◆ What the task asks
Restate the data exactly as given and keep the pictures out.

◆ Records provided
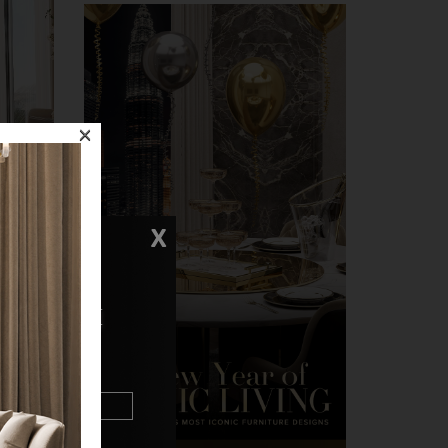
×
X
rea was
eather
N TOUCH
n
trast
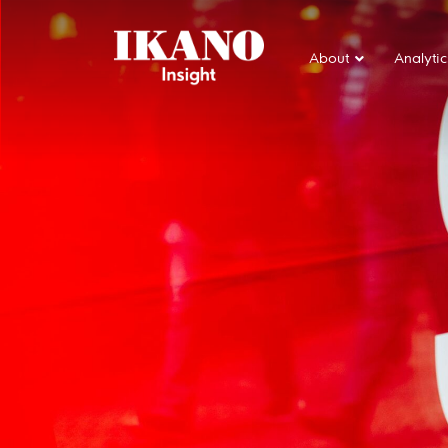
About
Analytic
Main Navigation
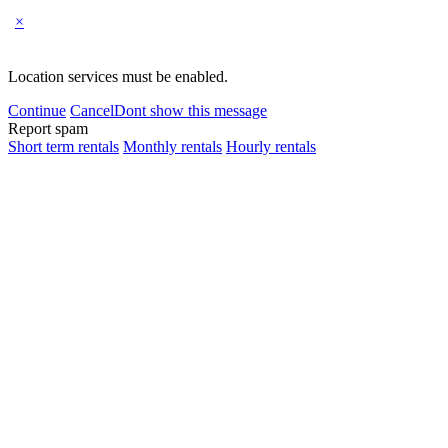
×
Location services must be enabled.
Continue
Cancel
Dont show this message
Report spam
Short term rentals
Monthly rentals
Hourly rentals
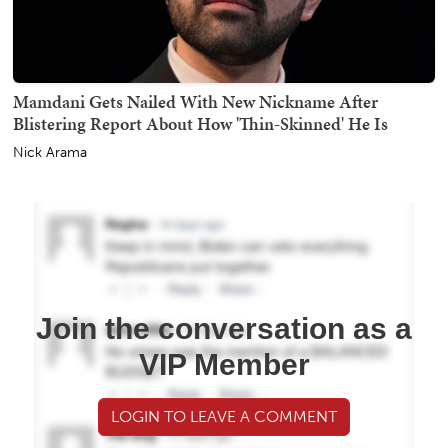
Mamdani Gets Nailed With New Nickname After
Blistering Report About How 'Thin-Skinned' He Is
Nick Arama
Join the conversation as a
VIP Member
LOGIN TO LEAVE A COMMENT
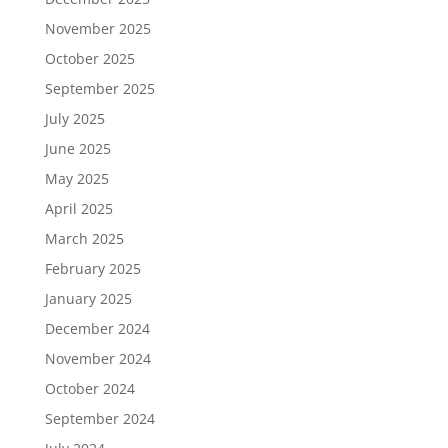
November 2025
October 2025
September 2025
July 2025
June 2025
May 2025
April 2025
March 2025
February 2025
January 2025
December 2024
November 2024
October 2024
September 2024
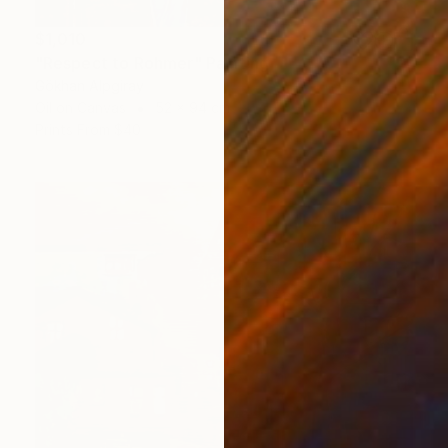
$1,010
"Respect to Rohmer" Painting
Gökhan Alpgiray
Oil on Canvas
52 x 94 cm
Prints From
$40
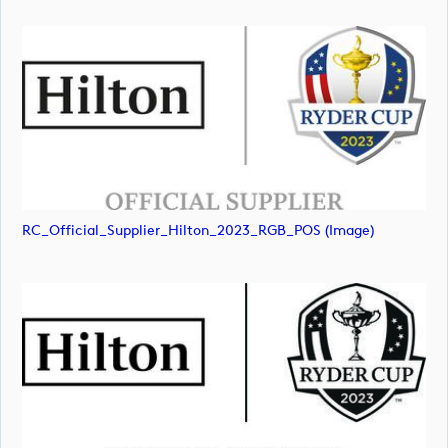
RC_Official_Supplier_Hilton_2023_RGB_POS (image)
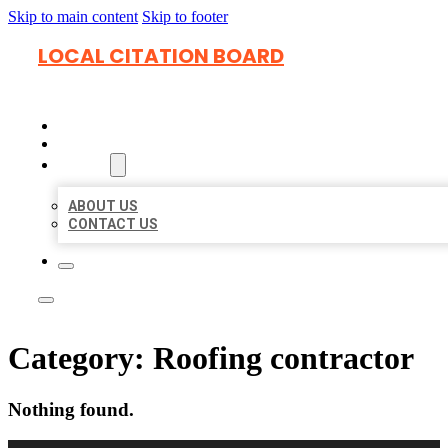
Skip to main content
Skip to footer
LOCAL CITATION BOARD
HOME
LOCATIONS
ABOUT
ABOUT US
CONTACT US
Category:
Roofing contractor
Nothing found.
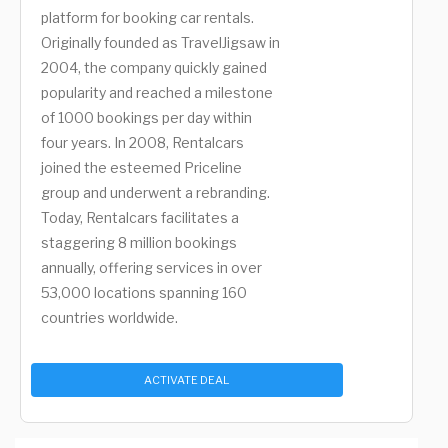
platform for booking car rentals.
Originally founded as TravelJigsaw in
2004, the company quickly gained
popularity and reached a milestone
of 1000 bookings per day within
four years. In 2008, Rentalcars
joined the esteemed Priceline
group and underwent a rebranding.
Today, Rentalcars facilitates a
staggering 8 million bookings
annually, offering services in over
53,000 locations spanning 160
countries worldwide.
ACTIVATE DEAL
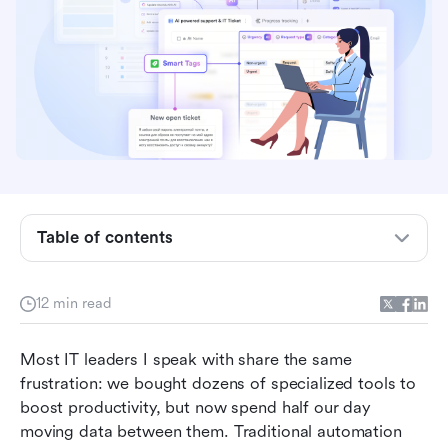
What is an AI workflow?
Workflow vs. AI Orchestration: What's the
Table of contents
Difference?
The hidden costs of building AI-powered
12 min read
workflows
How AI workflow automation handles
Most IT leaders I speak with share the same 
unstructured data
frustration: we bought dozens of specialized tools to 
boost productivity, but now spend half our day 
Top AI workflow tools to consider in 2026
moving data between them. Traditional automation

◆ Response below
×
X
rea was
eather
N TOUCH
n
trast
About
Analytic
Main Navigation
×
Location services must be enabled.
Continue
Cancel
Dont show this message
Report spam
Short term rentals
Monthly rentals
Hourly rentals
Mamdani Gets Nailed With New Nickname After
Blistering Report About How 'Thin-Skinned' He Is
Nick Arama
Join the conversation as a
VIP Member
LOGIN TO LEAVE A COMMENT
November 2025
October 2025
September 2025
July 2025
June 2025
May 2025
April 2025
March 2025
February 2025
January 2025
December 2024
November 2024
October 2024
September 2024
$1,010
"Respect to Rohmer" Painting
Gökhan Alpgiray
Oil on Canvas
52 x 94 cm
Prints From
$40
RC_Official_Supplier_Hilton_2023_RGB_POS (image)
Skip to main content
Skip to footer
LOCAL CITATION BOARD
HOME
LOCATIONS
ABOUT
ABOUT US
CONTACT US
Category:
Roofing contractor
Nothing found.
platform for booking car rentals.
Originally founded as TravelJigsaw in
2004, the company quickly gained
popularity and reached a milestone
of 1000 bookings per day within
four years. In 2008, Rentalcars
joined the esteemed Priceline
group and underwent a rebranding.
Today, Rentalcars facilitates a
staggering 8 million bookings
annually, offering services in over
53,000 locations spanning 160
countries worldwide.
ACTIVATE DEAL
What is an AI workflow?
Workflow vs. AI Orchestration: What's the
Table of contents
Difference?
The hidden costs of building AI-powered
12 min read
workflows
How AI workflow automation handles
Most IT leaders I speak with share the same 
unstructured data
frustration: we bought dozens of specialized tools to 
boost productivity, but now spend half our day 
Top AI workflow tools to consider in 2026
moving data between them. Traditional automation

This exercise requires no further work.